Look through the records below and copy each line that includes the word "Политика".

*** Dataset ***

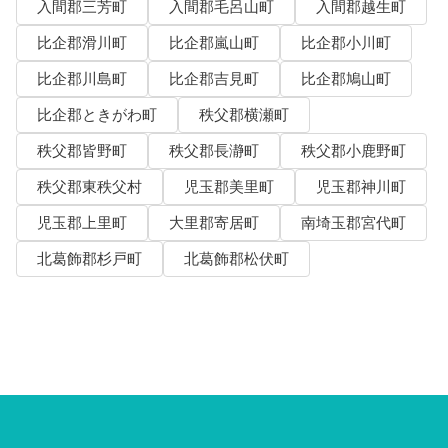
入間郡三芳町
入間郡毛呂山町
入間郡越生町
比企郡滑川町
比企郡嵐山町
比企郡小川町
比企郡川島町
比企郡吉見町
比企郡鳩山町
比企郡ときがわ町
秩父郡横瀬町
秩父郡皆野町
秩父郡長瀞町
秩父郡小鹿野町
秩父郡東秩父村
児玉郡美里町
児玉郡神川町
児玉郡上里町
大里郡寄居町
南埼玉郡宮代町
北葛飾郡杉戸町
北葛飾郡松伏町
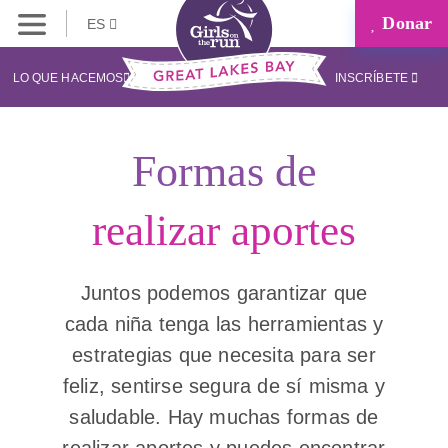
Donar
ES
LO QUE HACEMOS
INSCRÍBETE
Formas de
realizar aportes
Juntos podemos garantizar que
cada niña tenga las herramientas y
estrategias que necesita para ser
feliz, sentirse segura de sí misma y
saludable. Hay muchas formas de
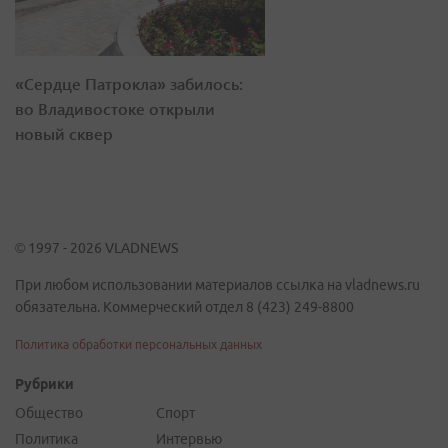
«Сердце Патрокла» забилось:
во Владивостоке открыли
новый сквер
© 1997 - 2026 VLADNEWS
При любом использовании материалов ссылка на vladnews.ru
обязательна. Коммерческий отдел 8 (423) 249-8800
Политика обработки персональных данных
Рубрики
Общество
Спорт
Политика
Интервью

*** End of Dataset ***

Exercise result.
Политика обработки персональных данных
Политика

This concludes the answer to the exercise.